▸ ACTIVITY
Search the entries for the word "Fuzz". Copy every line that holds it.

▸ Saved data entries

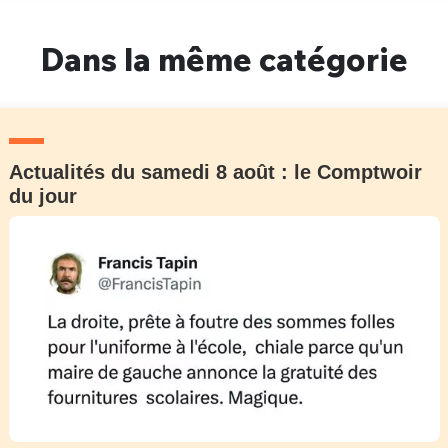
Dans la même catégorie
Actualités du samedi 8 août : le Comptwoir
du jour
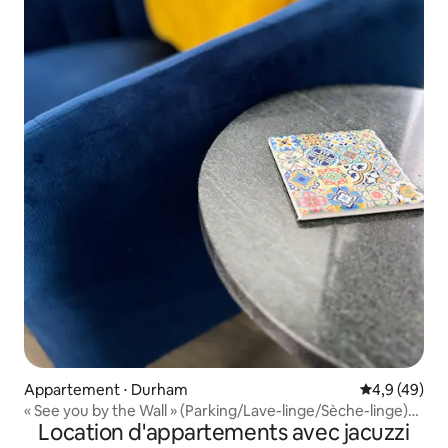
Appartement ⋅ Durham
Évaluation m
4,9 (49)
« See you by the Wall » (Parking/Lave-linge/Sèche-linge)
Location d'appartements avec jacuzzi
Duke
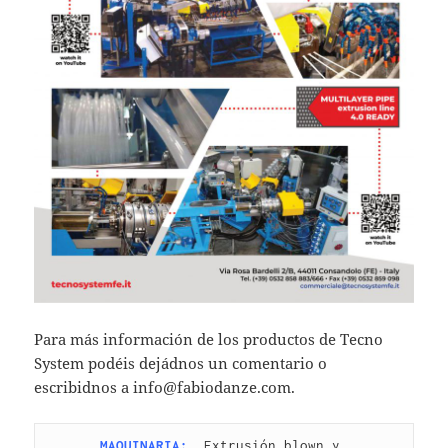
Para más información de los productos de Tecno
System podéis dejádnos un comentario o
escribidnos a info@fabiodanze.com.
MAQUINARIA:
Extrusión blown y 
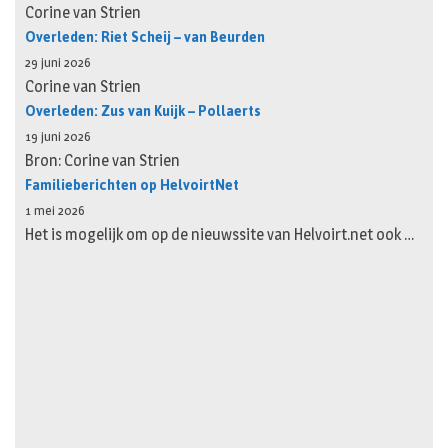
Corine van Strien
Overleden: Riet Scheij – van Beurden
29 juni 2026
Corine van Strien
Overleden: Zus van Kuijk – Pollaerts
19 juni 2026
Bron: Corine van Strien
Familieberichten op HelvoirtNet
1 mei 2026
Het is mogelijk om op de nieuwssite van Helvoirt.net ook …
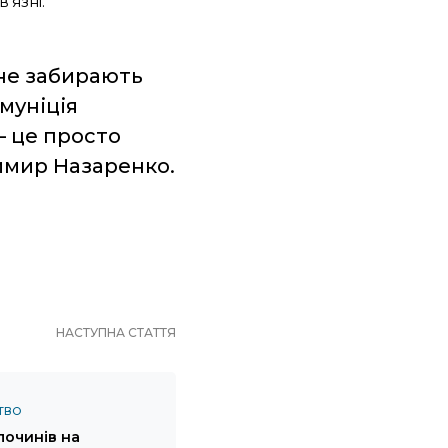
’язні.
 не забирають
амуніція
— це просто
имир Назаренко.
НАСТУПНА СТАТТЯ
ТВО
лочинів на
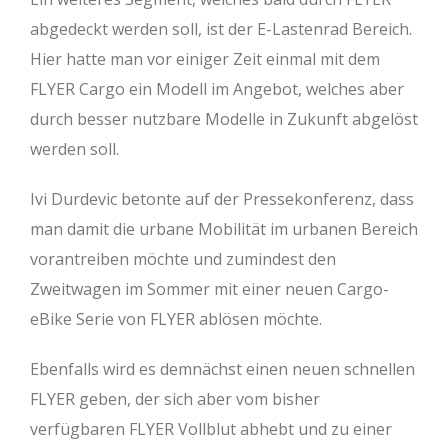
abgedeckt werden soll, ist der E-Lastenrad Bereich.
Hier hatte man vor einiger Zeit einmal mit dem
FLYER Cargo ein Modell im Angebot, welches aber
durch besser nutzbare Modelle in Zukunft abgelöst
werden soll.
Ivi Durdevic betonte auf der Pressekonferenz, dass
man damit die urbane Mobilität im urbanen Bereich
vorantreiben möchte und zumindest den
Zweitwagen im Sommer mit einer neuen Cargo-
eBike Serie von FLYER ablösen möchte.
Ebenfalls wird es demnächst einen neuen schnellen
FLYER geben, der sich aber vom bisher
verfügbaren FLYER Vollblut abhebt und zu einer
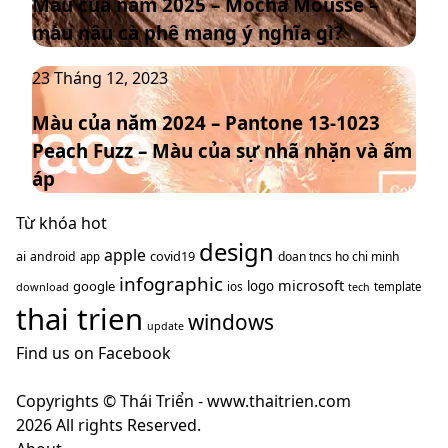
Màu của năm 2025 – Mocha Mousse –
năm
chủ
màu nâu cà phê mang ý nghĩa gì?
2025
đạo
–
thống
Màu
23 Tháng 12, 2023
Mocha
trị
của
Mousse
xu
Màu của năm 2024 – Pantone 13-1023
năm
–
hướng
Peach Fuzz – Màu của sự nhã nhặn và ấm
2024
màu
năm
–
nâu
áp
2025
Pantone
cà
13-
Từ khóa hot
phê
1023
design
mang
apple
ai
covid19
android
doan tncs ho chi minh
app
Peach
ý
infographic
microsoft
google
logo
ios
download
template
tech
Fuzz
nghĩa
thai trien
–
windows
gì?
update
Màu
Find us on Facebook
của
sự
Copyrights © Thái Triển - www.thaitrien.com
nhã
2026 All rights Reserved.
nhặn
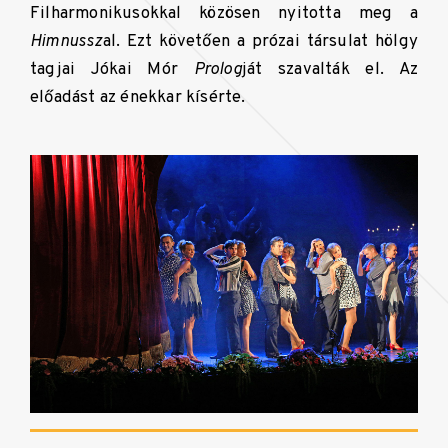
Filharmonikusokkal közösen nyitotta meg a
Himnussz
al. Ezt követően a prózai társulat hölgy
tagjai Jókai Mór
Prolog
ját szavalták el. Az
előadást az énekkar kísérte.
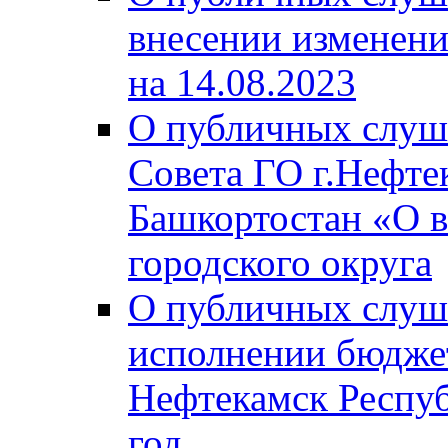
внесении изменени
на 14.08.2023
О публичных слуш
Совета ГО г.Нефте
Башкортостан «О в
городского округа
О публичных слуш
исполнении бюджет
Нефтекамск Респуб
год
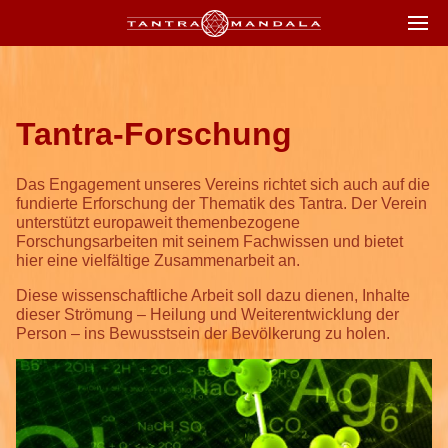
Tantra-Forschung
Das Engagement unseres Vereins richtet sich auch auf die
fundierte Erforschung der Thematik des Tantra. Der Verein
unterstützt europaweit themenbezogene
Forschungsarbeiten mit seinem Fachwissen und bietet
hier eine vielfältige Zusammenarbeit an.
Diese wissenschaftliche Arbeit soll dazu dienen, Inhalte
dieser Strömung – Heilung und Weiterentwicklung der
Person – ins Bewusstsein der Bevölkerung zu holen.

▸ SOLVED PROBLEM
Peach Fuzz – Màu của sự nhã nhặn và ấm
Fuzz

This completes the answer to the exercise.